Читать книгу Encyclopedia of Glass Science, Technology, History, and Culture - Группа авторов - Страница 244

Two conceptual models have proved very influential over the years in picturing the overarching aperiodic structure of glass. Zachariasen's continuous random network (CRN), devised for oxide glasses, dates from 1932 [13]. In 1960 Bernal introduced the dense random packing of hard spheres (DRPHS) to describe the structure of liquid metals [25], which has been applied widely to glassy metals once these had been discovered. Both constructs of glass structure, for insulators and metals, respectively, came in advance of experimental techniques that have since illuminated their strengths as well as their shortcomings. The two models are illustrated in Figure 7, reduced to 2‐D arrangements. Presented in this way, they reveal a common basis for constructing aperiodic arrays from contiguous spheres.
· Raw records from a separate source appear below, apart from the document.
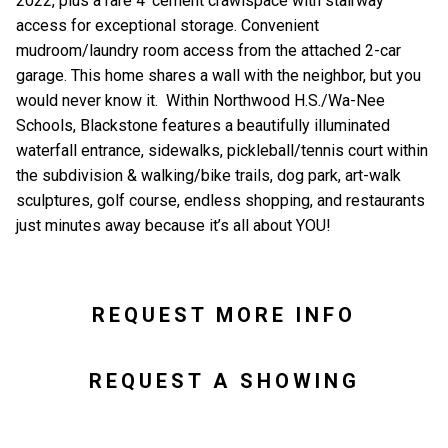
2022, plus a rare 4’ cement crawlspace with stairway
access for exceptional storage. Convenient
mudroom/laundry room access from the attached 2-car
garage. This home shares a wall with the neighbor, but you
would never know it. Within Northwood H.S./Wa-Nee
Schools, Blackstone features a beautifully illuminated
waterfall entrance, sidewalks, pickleball/tennis court within
the subdivision & walking/bike trails, dog park, art-walk
sculptures, golf course, endless shopping, and restaurants
just minutes away because it’s all about YOU!
REQUEST MORE INFO
REQUEST A SHOWING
They markedly differ, however, because each sphere touches just three neighbors in the CRN, resulting in a more open network structure than with the DRPHS where the number of neighboring spheres lies between five and seven. Taken together, though, both the CRN and DRPHS noncrystalline schemes yield a lower density than for their crystalline counterparts, and voids are seen to align mimicking the quasiperiodicity attributed to the FSDP (dashed curves in Figure 7). The increased free volume derives from variations in packing. As such, both CRN and DRPHS offer respective snapshots of the glassy state without informing on the quenching process during which the configurational entropy is generated. With the CRN each sphere embodies the SRO surrounding individual atoms: MO₃ units, for example, mimic SiO₄ tetrahedra in silica glass or BO₃ and BO₄ polyhedra in borate glasses (Figure 7).
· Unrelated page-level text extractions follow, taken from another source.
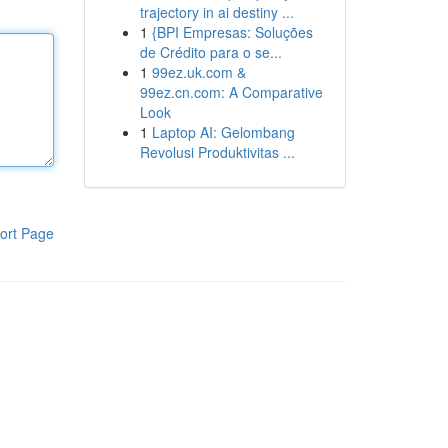
trajectory in ai destiny ...
1
{BPI Empresas: Soluções
de Crédito para o se...
1
99ez.uk.com &
99ez.cn.com: A Comparative
Look
1
Laptop AI: Gelombang
Revolusi Produktivitas ...
ort Page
The SRO units are interconnected to create corner‐sharing networks of directionally bonded atoms perpetuating indefinitely, which in addition provides a conceptual representation of the extended structures of network glass formers. Although amorphous semiconductors were not yet discovered in 1932, the CRN is equally applicable to chalcogenide glasses like As₂S₃ and also to elemental semiconductors like amorphous As and Ge [7]. In all cases fixed CNs and bond lengths are prescribed by the tenets of the CRN. Usually these parameters are informed from crystalline structures even though space group symmetry is broken by variations in bond angles. Distortions between SRO units lead to rings of atoms of different sizes (Figure 7), including odd‐membered rings seldom found in the crystalline state. Because of the bond angle flexibility of the CRN, point defects, like vacancies and interstitials, can formally be avoided, which is consistent with the observation that optical‐quality glass is almost free of point defects.
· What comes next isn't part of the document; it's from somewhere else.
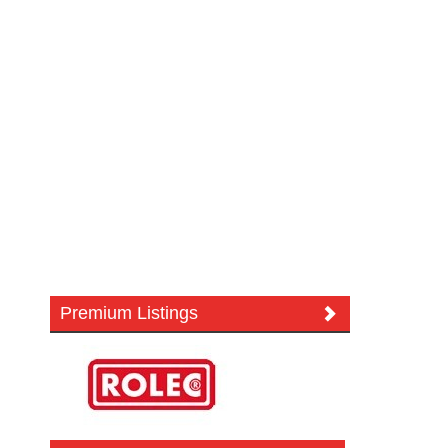
Premium Listings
By contrast Bernal's DRPHS structure is the geometric outcome of the random packing of spheres, originally ball bearings in a can [25], each representing a metal atom (Figure 7). Designed to model elemental liquid metals, the DRPHS became an approximate structure for glassy metallic alloys where components have similar atomic radii, such as Pd₈₀Si₂₀. Nearest‐neighbor distances in densely packed structures scale with metallic radii, but the packing scheme in three dimensions incorporates icosahedral units avoiding dense‐packed crystalline arrangements. By analogy with the CRN, Bernal's model is free from dislocations that render crystalline metals prone to mechanical damage, which qualitatively explains the exceptional toughness of metallic glasses. Moreover, as the main contribution to metallic electrical resistivity at ambient temperature is governed by the scattering of electrons by irregularities in the positions of core ions, the DRPHS supports the greater electrical resistivity of glassy metals compared to than crystalline metals, enabling the low‐loss of metglas magnetic transformer cores.

The major success of the Zachariasen and Bernal models has been in reconciling SRO with the extended structure of the glassy state. These model structures are isotropic and homogeneous by definition, however, and as such they fail to account for DFs observed almost universally in network as well as in metallic glasses. The solution to this drawback can only be solved through the computer modeling of large 3‐D melt‐quenched structures.